While the rest of the world goes topsy-turvy, Brown hoped to offer a rendition of Wonderland that will be familiar to those who have seen the 1951 Disney film.

“We’re actually trying to stay as traditional as we can with the expectations that audience members are going to come with,” she said.

After so long in remote performances, Brown said she has spent time retraining students for acting in person.

The production’s stage manager, Katlyn Trigo, got into theater last year, when it was still online. She said this sometimes meant the things she was learning were more theoretical. Now, helping organize a play in person, the 17-year-old said that what helps her the most is her bond with the actors and Brown’s directing ability.

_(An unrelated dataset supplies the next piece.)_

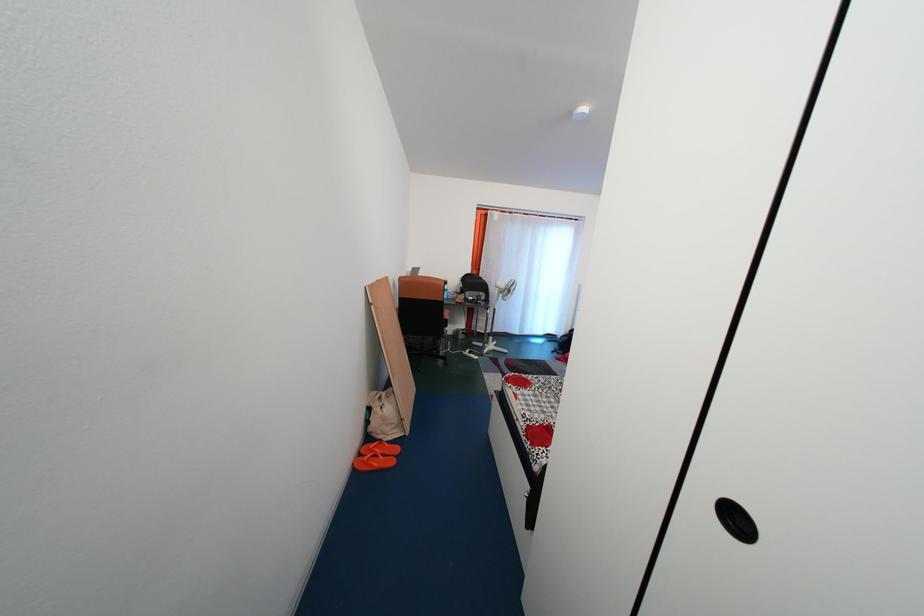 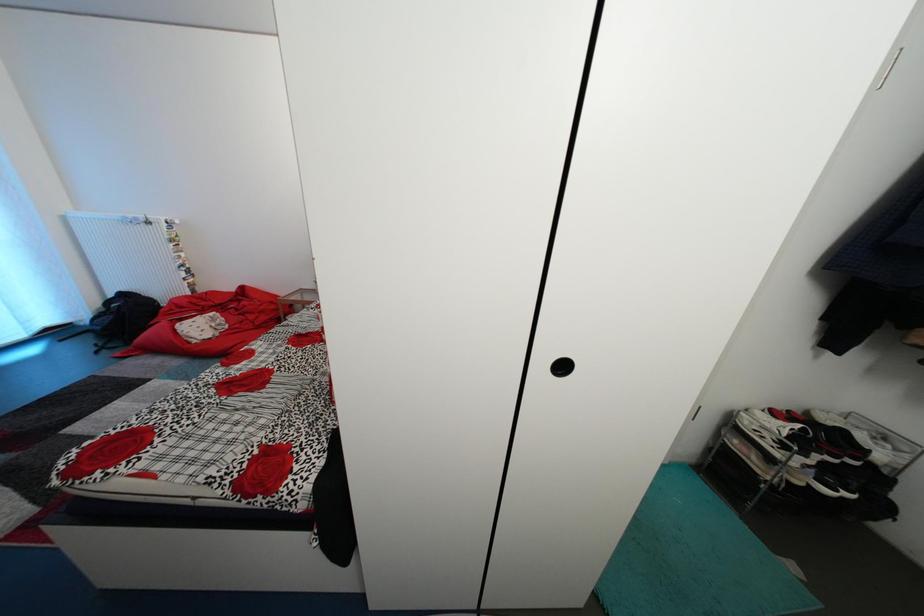 How did the camera likely rotate?

The camera rotated toward right-down. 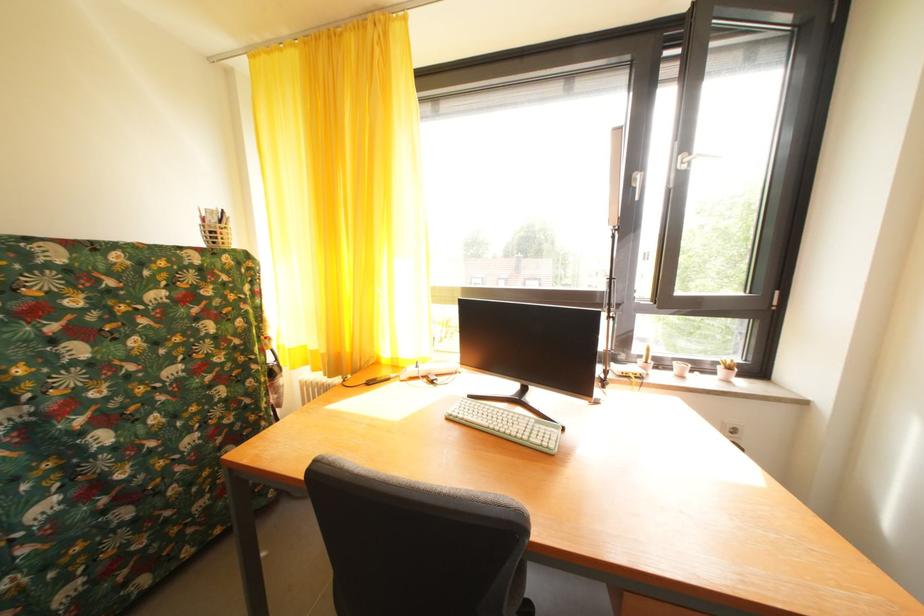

Trigo anticipated stage managing again in the future.

“Honestly, I really love theater because, when you’re stage manager, you get to do a little bit of everything because you get to help everyone — costumes, props,” Trigo said. “And the crew and the actors are very nice.”

Aliyah Ordaz, one of two actors playing Alice, said she has long wanted to play the role.

“I’ve honestly always wanted to be Alice, like, since I was a little kid, so when I found out we were doing this play I was super excited and practiced really hard,” Ordaz said.

As Alice travels through the strange land on the other end of the rabbit hole, the girl shows that she is “smart and stands up for what she believes in,” Ordaz said, pointing to the moment when Alice stands up to the queen.

“It’s funny because no one else in Wonderland is brave enough to do that,” Ordaz said, “and she just comes up, this new person in town, and she’s like, ‘You know what, I’m going to change things around here.’”

Ordaz said audiences would enjoy the play’s costumes and the “chaotic” Tweedledum and Tweedledee scenes.

“I just hope that they get the jokes that we tell because it’d just be really funny,” Ordaz added. “I love hearing the audience laugh back or laugh with us.”

“Alice in Wonderland” runs Nov. 18-20 at 7 p.m., at the Galt High School Auditorium, which is located at 145 North Lincoln Way. Attendees are asked to “pay what you can” for tickets, which are a $10 value. For more information, call (209) 745-3081.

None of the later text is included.